Single bonds without any recognized stereochemistry type are drawn as a single line between two atoms. If symbols at either end the line is offset using the convex hull intersection.

Bold Wedges

Bold wedges are drawn for IBond.Stereo.UP and IBond.Stereo.UP_INVERTED stereo types. They are depicted as a solid trapezoid, one end is the width of the stroke, the other is the stoke multiplied by the WedgeRatio. The default value is 6. The trapezoid is truncated if atom symbols are present at either or both ends.

The following hypothetical example demonstrates this:

Setting a smaller wedge ratio produces less pronounced wedges.

rendererModel.set(StandardGenerator.WedgeRatio.class,
                  4.5d);

To improve aesthetics some wedges are modified to be flush with adjacent bonds.
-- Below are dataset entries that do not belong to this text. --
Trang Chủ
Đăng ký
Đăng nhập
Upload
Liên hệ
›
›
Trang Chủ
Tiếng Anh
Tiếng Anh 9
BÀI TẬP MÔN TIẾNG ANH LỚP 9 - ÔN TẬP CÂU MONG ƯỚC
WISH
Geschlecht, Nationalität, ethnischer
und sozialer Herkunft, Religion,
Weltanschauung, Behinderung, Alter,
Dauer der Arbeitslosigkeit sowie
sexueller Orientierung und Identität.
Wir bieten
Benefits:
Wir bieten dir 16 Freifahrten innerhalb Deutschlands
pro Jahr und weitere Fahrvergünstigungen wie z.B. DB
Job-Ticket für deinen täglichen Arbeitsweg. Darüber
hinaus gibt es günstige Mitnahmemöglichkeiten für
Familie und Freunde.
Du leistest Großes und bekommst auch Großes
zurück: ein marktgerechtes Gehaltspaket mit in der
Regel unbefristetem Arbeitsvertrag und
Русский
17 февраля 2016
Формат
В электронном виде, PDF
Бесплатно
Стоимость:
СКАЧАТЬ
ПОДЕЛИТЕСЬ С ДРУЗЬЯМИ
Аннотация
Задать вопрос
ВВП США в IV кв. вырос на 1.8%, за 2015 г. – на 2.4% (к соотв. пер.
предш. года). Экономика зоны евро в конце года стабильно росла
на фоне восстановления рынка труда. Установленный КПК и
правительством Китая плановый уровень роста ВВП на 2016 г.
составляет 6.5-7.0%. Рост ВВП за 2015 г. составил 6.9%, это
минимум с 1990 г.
This can be turned off by disabling the FancyBoldWedges parameter.

rendererModel.set(StandardGenerator.FancyBoldWedges.class,
                  false);

Hashed Wedges

Hashed wedges are drawn for IBond.Stereo.Down and IBond.Stereo.DOWN_INVERTED stereo types. They are depicted as a trapezoid shape overall but drawn with intermittent lines. Similar to the bold wedges, one end is the width of the stroke, the other is the stoke multiplied by the WedgeRatio. The trapezoid is truncated if atom symbols are present at either or both ends.
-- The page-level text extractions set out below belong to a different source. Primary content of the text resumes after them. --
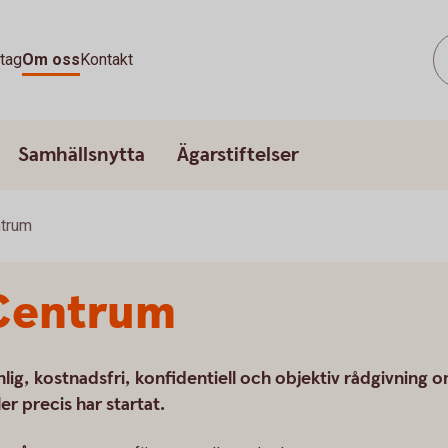
tag
Om oss
Kontakt
Samhällsnytta
Ägarstiftelser
ntrum
Centrum
ig, kostnadsfri, konfidentiell och objektiv rådgivning 
er precis har startat.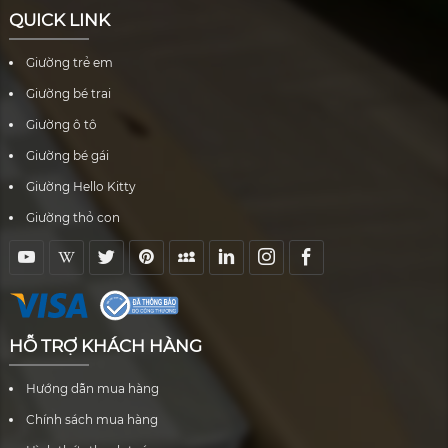
QUICK LINK
Giường trẻ em
Giường bé trai
Giường ô tô
Giường bé gái
Giường Hello Kitty
Giường thỏ con
HỖ TRỢ KHÁCH HÀNG
Hướng dẫn mua hàng
Chính sách mua hàng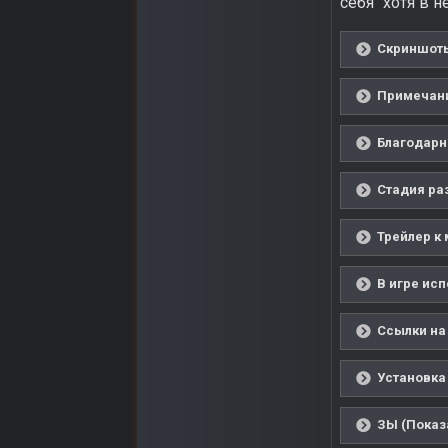
себя" хотя в 
Скриншоты
Примечани
Благодарн
Стадия ра
Трейлер к 
В игре ис
Ссылки на
Установка
ЗЫ (Показ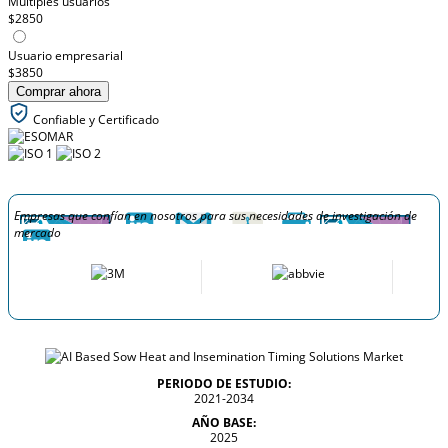
Múltiples usuarios
$2850
Usuario empresarial
$3850
Comprar ahora
Confiable y Certificado
Empresas que confían en nosotros para sus necesidades de investigación de
mercado
PERIODO DE ESTUDIO:
2021-2034
AÑO BASE:
2025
The following hypothetical example demonstrates this:

The spacing between the hashes is defined by the HashSpacing and BondLength parameters. The default for each of these is 5 and 40 respectively. This means that by default, ~8 hashed sections are drawn when no symbols are defined.

To render hashes with more sections the spacing can be decreased:

rendererModel.set(StandardGenerator.HashSpacing.class,
                  4.5);

Hashes are defined by spacing rather than count to allow consistent rendering of abnormal length bonds:

For a real example, please see CHEBI:2955

To improve aesthetics the angle of hashes in some bonds is modified to be flush with adjacent bonds.

This can be turned off by disabling the FancyHashedWedges parameter.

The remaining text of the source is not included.